Specifically, the Company shall not hire as its Chief Executive
Officer, Chief Financial Officer, Controller, Chief Accounting Officer,
or any person serving in an equivalent position, any partner, employee,
or former employee of the Company's independent auditors who
participated in any capacity in an audit of the Company during the one
year period preceding the date of initiation of the then current audit.
D. Internal Audit Function
- The Committee shall oversee the activities, organizational
structure, and qualifications of the persons performing the internal
audit function.
- The Committee shall review and approve the appointment and
replacement of the senior personnel performing the internal audit
function.
- The Committee shall review and approve the annual internal audit
plan of, and any special projects undertaken by, the personnel
performing the internal audit function.
- The Committee shall discuss with the personnel performing the
internal audit function any changes to, and the implementation of, the
internal audit plan and any special projects, and discuss the results
of the internal audits and special projects.
- The Committee shall review any significant reports to management
prepared by the internal audit department and management's responses.
E. Evaluations and Reports
- The Committee shall annually review and assess the performance of
the Committee and each Committee member and deliver a report to the
Board setting forth the results of its evaluation.

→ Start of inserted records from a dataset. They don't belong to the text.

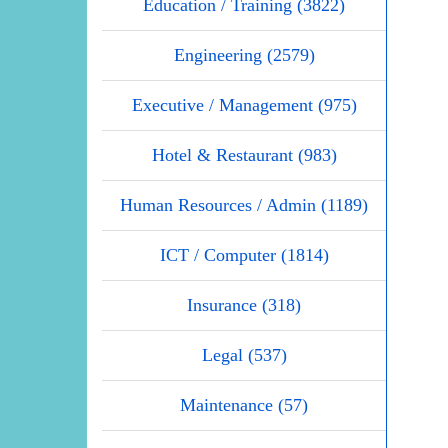
Education / Training (3822)
Engineering (2579)
Executive / Management (975)
Hotel & Restaurant (983)
Human Resources / Admin (1189)
ICT / Computer (1814)
Insurance (318)
Legal (537)
Maintenance (57)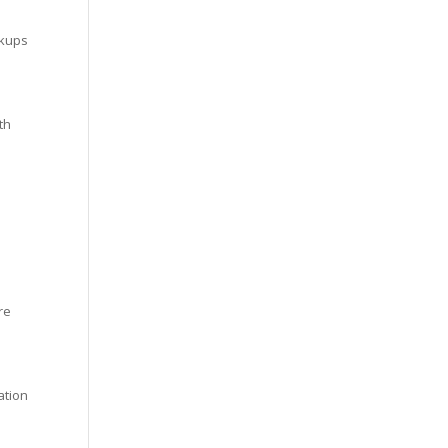
ckups
th
re
ation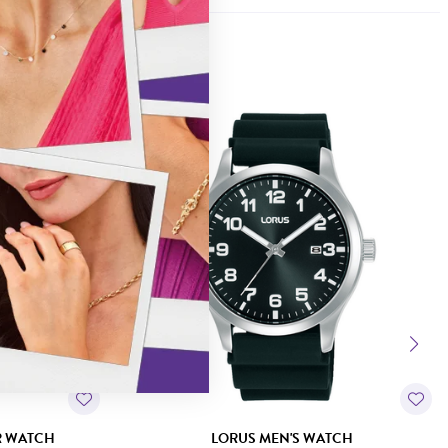
R WATCH
LORUS MEN'S WATCH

In conducting this
review and assessment, the Committee shall address matters that it
considers relevant to its performance, including, at a minimum, the
adequacy, appropriateness, and quality of the information and
recommendations that the Committee presented to the Board, the manner
in which they were discussed or debated, and whether the number and
length of meetings of the Committee were adequate for the Committee to
complete its work in a thorough and thoughtful manner.

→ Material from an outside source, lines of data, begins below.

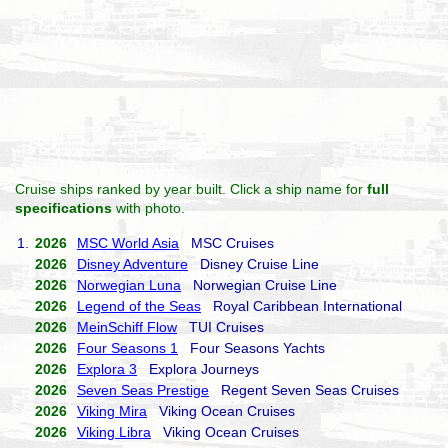
Cruise ships ranked by year built. Click a ship name for
full
specifications
with photo.
1.
2026
MSC World Asia
MSC Cruises
2026
Disney Adventure
Disney Cruise Line
2026
Norwegian Luna
Norwegian Cruise Line
2026
Legend of the Seas
Royal Caribbean International
2026
MeinSchiff Flow
TUI Cruises
2026
Four Seasons 1
Four Seasons Yachts
2026
Explora 3
Explora Journeys
2026
Seven Seas Prestige
Regent Seven Seas Cruises
2026
Viking Mira
Viking Ocean Cruises
2026
Viking Libra
Viking Ocean Cruises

- The Committee shall make regular reports to the Board on its
activities, including reviewing any issues that arise respecting the
quality and integrity of the Company's public reporting, the Company's
compliance with legal and regulatory requirements, the performance and
independence of the Company's independent auditors, the performance of
the Company's internal audit function, and the effectiveness of the
Company's disclosure controls and procedures.
F. Other Matters
- The Committee shall establish procedures for the approval of all
related party transactions involving executive officers and directors.
- The Committee shall establish procedures for (i) the receipt,
retention, and treatment of complaints received by the Company
regarding accounting, internal accounting controls, or auditing
matters, and (ii) the confidential, anonymous submission by Company
employees of concerns regarding questionable accounting or auditing
matters.
- The Committee shall review and assess the adequacy of this Charter
annually and recommend any proposed changes to the Board for its
approval.
- The Committee shall maintain free and open communication with the
Board, management, the internal auditors, and the independent auditors.
- The Committee shall perform any other activities consistent with
this Charter, the Company's By laws, and governing law, as the
Committee or the Board may deem necessary or appropriate.